Polka Publishes New Report
September 16, 2019
Polka has published a new report offering fresh insight into developing future theatre audiences. The report considers the outcomes from Polka’s three year Schools and Libraries Reach programme to find new ways to improve on Polka’s existing success.
Polka have historically been dedicated to widening access and participation by making theatre as accessible to as many children as possible – no matter what their background. The Schools and Libraries Reach programme, funded by the Stavros Niarchos Foundation, enabled Polka to develop new ways to work with community partners to increase engagement with hard-to-reach families and communities in the London Borough of Merton.
The project worked through strengthening partnerships with Merton schools, libraries and SEN schools, with the aim of engaging new audiences to Polka’s work. Through offering supported access to free theatre tickets for Polka shows between 2015 and 2018 the programme achieved considerable success in engaging groups in more deprived parts of the borough.
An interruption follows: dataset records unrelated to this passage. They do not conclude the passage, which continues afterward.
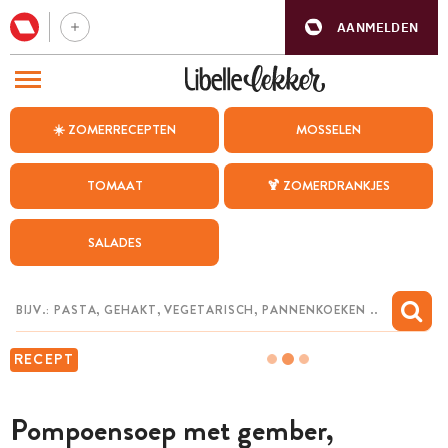
AANMELDEN
BEZOEK ONZE ANDERE WEBSITES
☀️ ZOMERRECEPTEN
MOSSELEN
RECEPTEN
TOMAAT
🍹 ZOMERDRANKJES
WEEKMENU
SALADES
CHAT MET MAIA
INSPIRATIE
MIJN BEWAARDE RECEPTEN
RECEPT
Pompoensoep met gember,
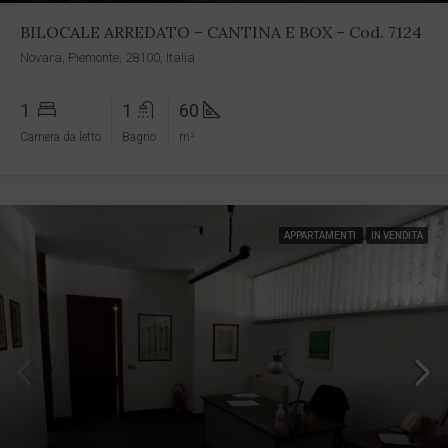
BILOCALE ARREDATO – CANTINA E BOX – Cod. 7124
Novara, Piemonte, 28100, Italia
1
1
60
Camera da letto
Bagno
m²
APPARTAMENTI
IN VENDITA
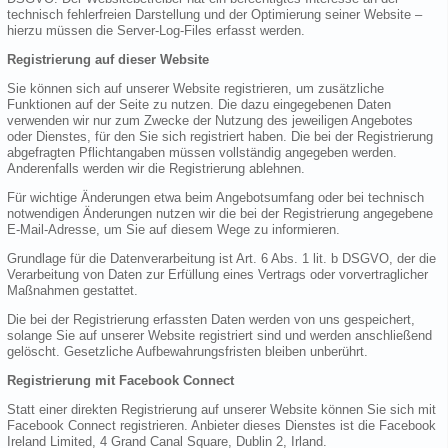
technisch fehlerfreien Darstellung und der Optimierung seiner Website –
hierzu müssen die Server-Log-Files erfasst werden.
Registrierung auf dieser Website
Sie können sich auf unserer Website registrieren, um zusätzliche
Funktionen auf der Seite zu nutzen. Die dazu eingegebenen Daten
verwenden wir nur zum Zwecke der Nutzung des jeweiligen Angebotes
oder Dienstes, für den Sie sich registriert haben. Die bei der Registrierung
abgefragten Pflichtangaben müssen vollständig angegeben werden.
Anderenfalls werden wir die Registrierung ablehnen.
Für wichtige Änderungen etwa beim Angebotsumfang oder bei technisch
notwendigen Änderungen nutzen wir die bei der Registrierung angegebene
E-Mail-Adresse, um Sie auf diesem Wege zu informieren.
Grundlage für die Datenverarbeitung ist Art. 6 Abs. 1 lit. b DSGVO, der die
Verarbeitung von Daten zur Erfüllung eines Vertrags oder vorvertraglicher
Maßnahmen gestattet.
Die bei der Registrierung erfassten Daten werden von uns gespeichert,
solange Sie auf unserer Website registriert sind und werden anschließend
gelöscht. Gesetzliche Aufbewahrungsfristen bleiben unberührt.
Registrierung mit Facebook Connect
Statt einer direkten Registrierung auf unserer Website können Sie sich mit
Facebook Connect registrieren. Anbieter dieses Dienstes ist die Facebook
Ireland Limited, 4 Grand Canal Square, Dublin 2, Irland.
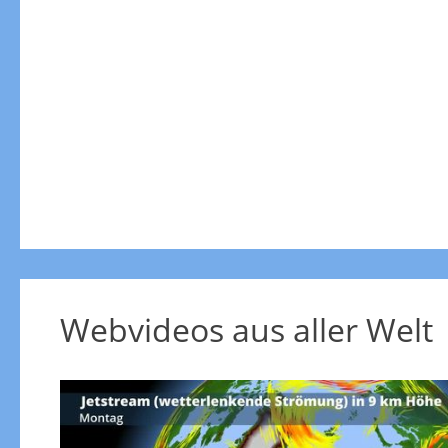
Webvideos aus aller Welt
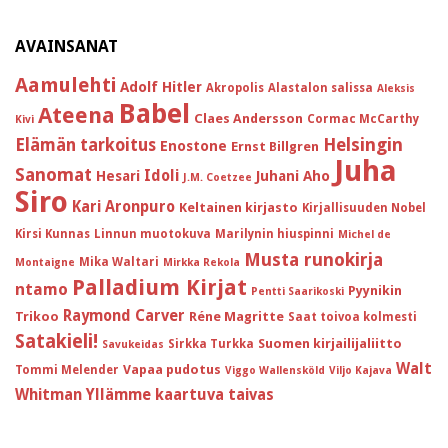
AVAINSANAT
Aamulehti
Adolf Hitler
Akropolis
Alastalon salissa
Aleksis
Babel
Ateena
Claes Andersson
Cormac McCarthy
Kivi
Helsingin
Elämän tarkoitus
Enostone
Ernst Billgren
Juha
Sanomat
Idoli
Hesari
Juhani Aho
J.M. Coetzee
Siro
Kari Aronpuro
Keltainen kirjasto
Kirjallisuuden Nobel
Kirsi Kunnas
Linnun muotokuva
Marilynin hiuspinni
Michel de
Musta runokirja
Mika Waltari
Montaigne
Mirkka Rekola
Palladium Kirjat
ntamo
Pyynikin
Pentti Saarikoski
Raymond Carver
Trikoo
Réne Magritte
Saat toivoa kolmesti
Satakieli!
Suomen kirjailijaliitto
Sirkka Turkka
Savukeidas
Walt
Vapaa pudotus
Tommi Melender
Viggo Wallensköld
Viljo Kajava
Whitman
Yllämme kaartuva taivas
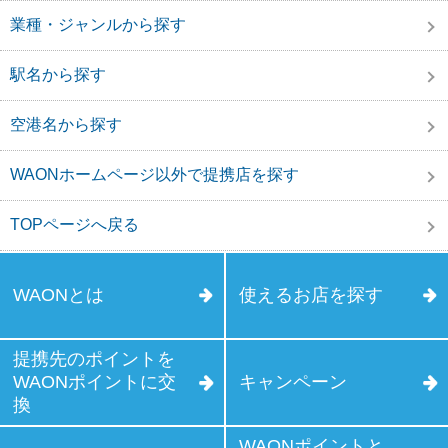
業種・ジャンルから探す
駅名から探す
空港名から探す
WAONホームページ以外で提携店を探す
TOPページへ戻る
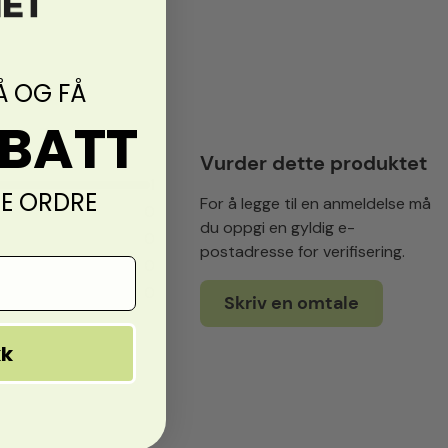
Å OG FÅ
ABATT
Vurder dette produktet
1
TE ORDRE
For å legge til en anmeldelse må
0
du oppgi en gyldig e-
0
postadresse for verifisering.
0
0
Skriv en omtale
kk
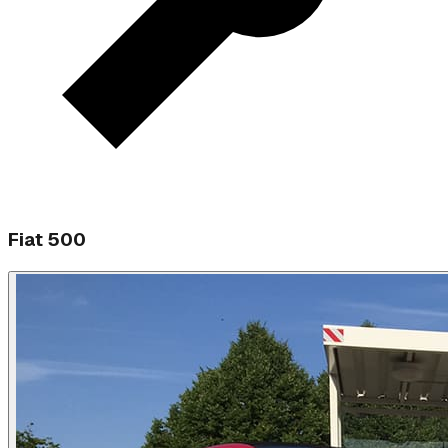
Fiat 500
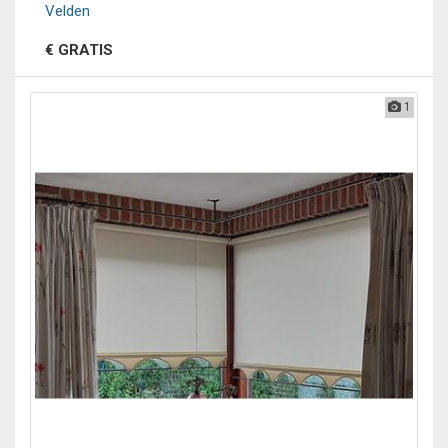
Velden
€ GRATIS
1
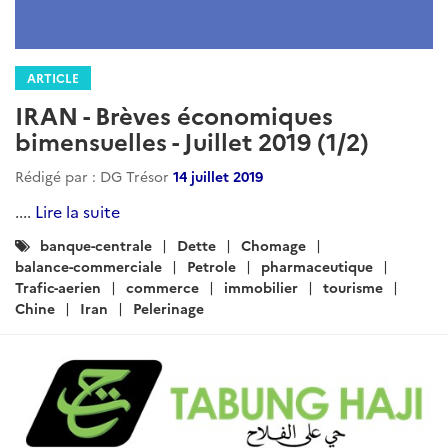
ARTICLE
IRAN - Brèves économiques
bimensuelles - Juillet 2019 (1/2)
Rédigé par : DG Trésor
14 juillet 2019
....
Lire la suite
Catégories
banque-centrale
Dette
Chomage
:
balance-commerciale
Petrole
pharmaceutique
Trafic-aerien
commerce
immobilier
tourisme
Chine
Iran
Pelerinage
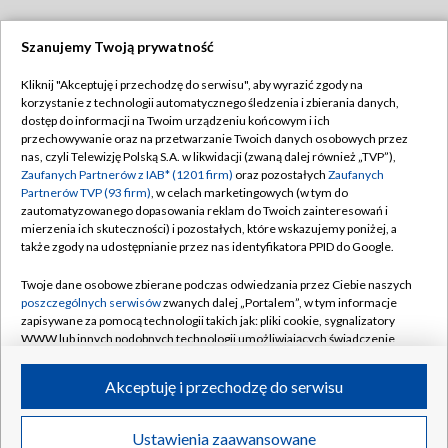
Szanujemy Twoją prywatność
Dołącz do nas:
Kliknij "Akceptuję i przechodzę do serwisu", aby wyrazić zgody na
korzystanie z technologii automatycznego śledzenia i zbierania danych,
TVP
dostęp do informacji na Twoim urządzeniu końcowym i ich
Abonament TVP
przechowywanie oraz na przetwarzanie Twoich danych osobowych przez
Regulamin TVP
nas, czyli Telewizję Polską S.A. w likwidacji (zwaną dalej również „TVP”),
Emisja w TVP
Polityka prywatności
Zaufanych Partnerów z IAB* (1201 firm)
oraz pozostałych
Zaufanych
Partnerów TVP (93 firm)
, w celach marketingowych (w tym do
Centrum informacji TVP
Moje zgody
zautomatyzowanego dopasowania reklam do Twoich zainteresowań i
mierzenia ich skuteczności) i pozostałych, które wskazujemy poniżej, a
Naziemna Telewizja Cyfrowa
Pomoc
także zgody na udostępnianie przez nas identyfikatora PPID do Google.
Sklep TVP
Biuro reklamy
Twoje dane osobowe zbierane podczas odwiedzania przez Ciebie naszych
Rada Programowa
Kontakt
poszczególnych serwisów
zwanych dalej „Portalem”, w tym informacje
zapisywane za pomocą technologii takich jak: pliki cookie, sygnalizatory
System NOS
WWW lub innych podobnych technologii umożliwiających świadczenie
dopasowanych i bezpiecznych usług, personalizację treści oraz reklam,
Informacje o nadawcy
Kanały
udostępnianie funkcji mediów społecznościowych oraz analizowanie
Akceptuję i przechodzę do serwisu
ruchu w Internecie.
Program dla prasy
©2026 Telewizja Polska S.A. w likwidacji
Biuro Reklamy
Twoje dane osobowe zbierane podczas odwiedzania przez Ciebie
Ustawienia zaawansowane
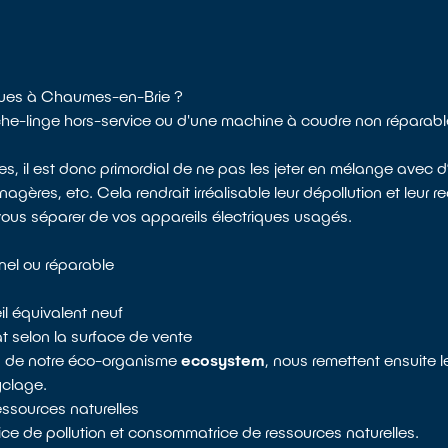
niques à Chaumes-en-Brie ?
sèche-linge hors-service ou d'une machine à coudre non réparab
 il est donc primordial de ne pas les jeter en mélange avec d’
ères, etc. Cela rendrait irréalisable leur dépollution et leur r
vous séparer de vos appareils électriques usagés.
nnel ou réparable
il équivalent neuf
 selon la surface de vente
s de notre éco-organisme
ecosystem
, nous remettent ensuite 
yclage.
ressources naturelles
ice de pollution et consommatrice de ressources naturelles.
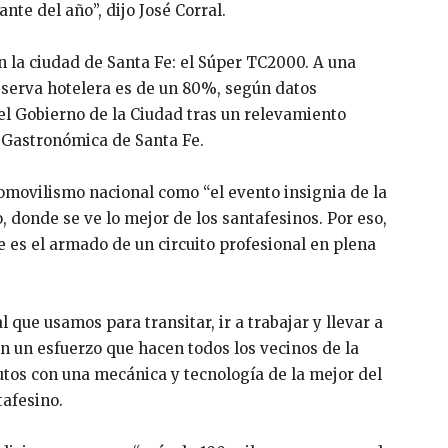
nte del año”, dijo José Corral.
 la ciudad de Santa Fe: el Súper TC2000. A una
reserva hotelera es de un 80%, según datos
el Gobierno de la Ciudad tras un relevamiento
 Gastronómica de Santa Fe.
automovilismo nacional como “el evento insignia de la
, donde se ve lo mejor de los santafesinos. Por eso,
es el armado de un circuito profesional en plena
l que usamos para transitar, ir a trabajar y llevar a
on un esfuerzo que hacen todos los vecinos de la
autos con una mecánica y tecnología de la mejor del
afesino.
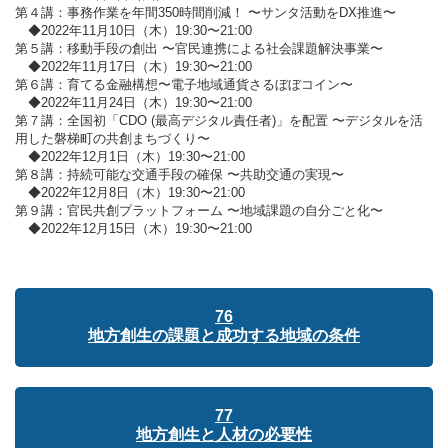
第４講：事務作業を年間350時間削減！ 〜サンタ活動をDX推進〜
◆2022年11月10日（木）19:30〜21:00
第５講：移動手段の創出 〜官民連携による社会課題解決事業〜
◆2022年11月17日（木）19:30〜21:00
第６講：育てる金融構想〜電子地域通貨さるぼぼコイン〜
◆2022年11月24日（木）19:30〜21:00
第７講：全国初「CDO (最高デジタル責任者)」を配置 〜デジタルを活
用した磐梯町の共創まちづくり〜
◆2022年12月1日（木）19:30〜21:00
第８講：持続可能な交通手段の確保 〜共助交通の実現〜
◆2022年12月8日（木）19:30〜21:00
第９講：官民共創プラットフォーム 〜地域課題の自分ごと化〜
◆2022年12月15日（木）19:30〜21:00
76
地方創生の課題と成功する地域の条件
77
地方創生と人材の必要性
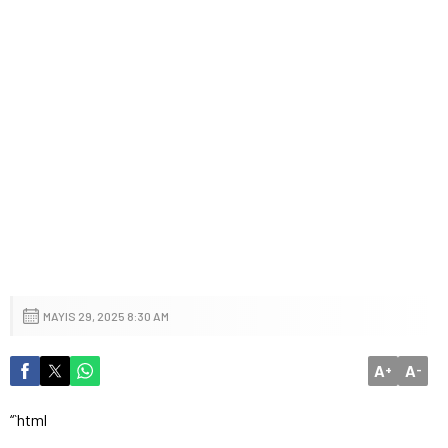
MAYIS 29, 2025 8:30 AM
A
A
+
-
“`html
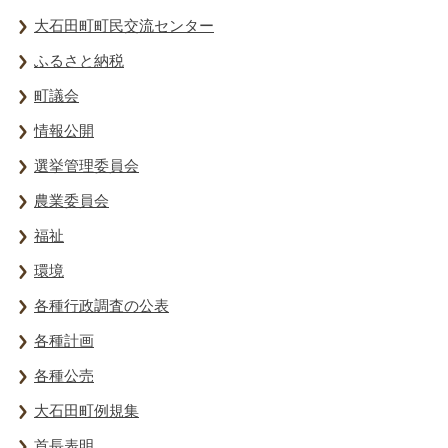
大石田町町民交流センター
ふるさと納税
町議会
情報公開
選挙管理委員会
農業委員会
福祉
環境
各種行政調査の公表
各種計画
各種公売
大石田町例規集
首長表明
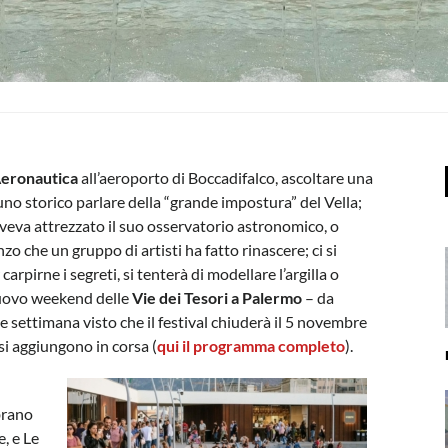
’Aeronautica
all’aeroporto di Boccadifalco, ascoltare una
 uno storico parlare della “grande impostura” del Vella;
 aveva attrezzato il suo osservatorio astronomico, o
o che un gruppo di artisti ha fatto rinascere; ci si
 carpirne i segreti, si tenterà di modellare l’argilla o
nuovo weekend delle
Vie dei Tesori
a Palermo
– da
e settimana visto che il festival chiuderà il 5 novembre
si aggiungono in corsa (
qui il programma completo
).
mbrano
, e Le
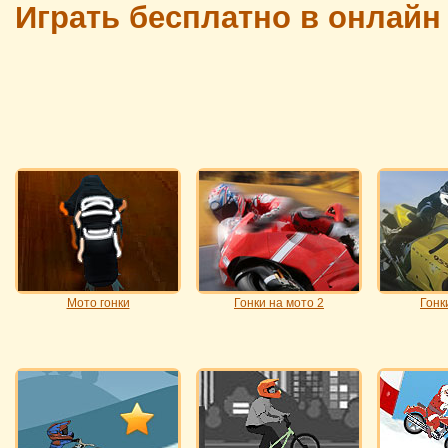
Играть бесплатно в онлай
Мото гонки
Гонки на мото 2
Гонк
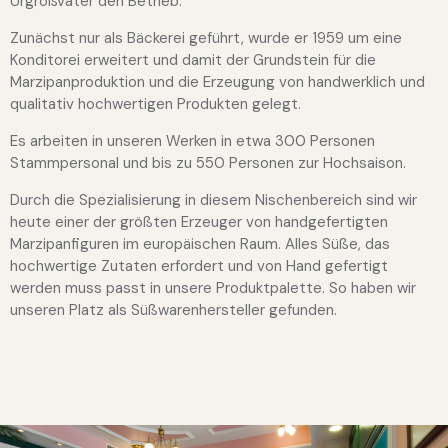
Urgroßvater den Betrieb.
Zunächst nur als Bäckerei geführt, wurde er 1959 um eine
Konditorei erweitert und damit der Grundstein für die
Marzipanproduktion und die Erzeugung von handwerklich und
qualitativ hochwertigen Produkten gelegt.
Es arbeiten in unseren Werken in etwa 300 Personen
Stammpersonal und bis zu 550 Personen zur Hochsaison.
Durch die Spezialisierung in diesem Nischenbereich sind wir
heute einer der größten Erzeuger von handgefertigten
Marzipanfiguren im europäischen Raum. Alles Süße, das
hochwertige Zutaten erfordert und von Hand gefertigt
werden muss passt in unsere Produktpalette. So haben wir
unseren Platz als Süßwarenhersteller gefunden.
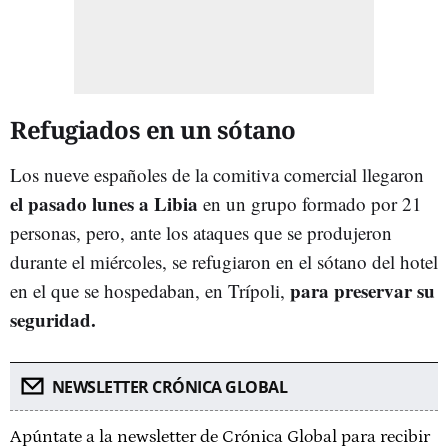
Refugiados en un sótano
Los nueve españoles de la comitiva comercial llegaron
el pasado lunes a Libia
en un grupo formado por 21
personas, pero, ante los ataques que se produjeron
durante el miércoles, se refugiaron en el sótano del hotel
para preservar su
en el que se hospedaban, en Trípoli,
seguridad.
NEWSLETTER CRÓNICA GLOBAL
Apúntate a la newsletter de Crónica Global para recibir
Among the many successes of the programme, Polka found that uptake of these free ticket vouchers was lower than expected. This research was therefore commissioned to understand the barriers to attending even when offered free tickets, to improve understanding around this issue both for Polka and within the theatre sector.
The report by Dr Emma Miles, Senior Lecturer in Education at Anglia Ruskin University, explores perspectives on the barriers and incentives to live theatre access for family audiences. Key factors that influenced parental decisions were confidence about culture, language barriers, finding the time to visit the theatre, values and interest and location and communications.
Polka is publishing this report as a useful tool for the theatre sector’s producers and venues to support their programming and audience development strategies.
Lynette Shanbury, Joint CEO for Polka said: “Polka has been working with hard to reach communities for decades but it is important we continue to build our understanding of why some people are still not accessing theatre. This is an issue of national importance, and one which the sector as a whole continues to work on”.
Dr Emma Miles said: “Polka have established a model of working with schools that brings them very close to communities that would otherwise be under-represented among their audiences. Through their Schools Relationship Officer, they have been able to establish strong connections with teachers, which is the key to encouraging new people through the door.”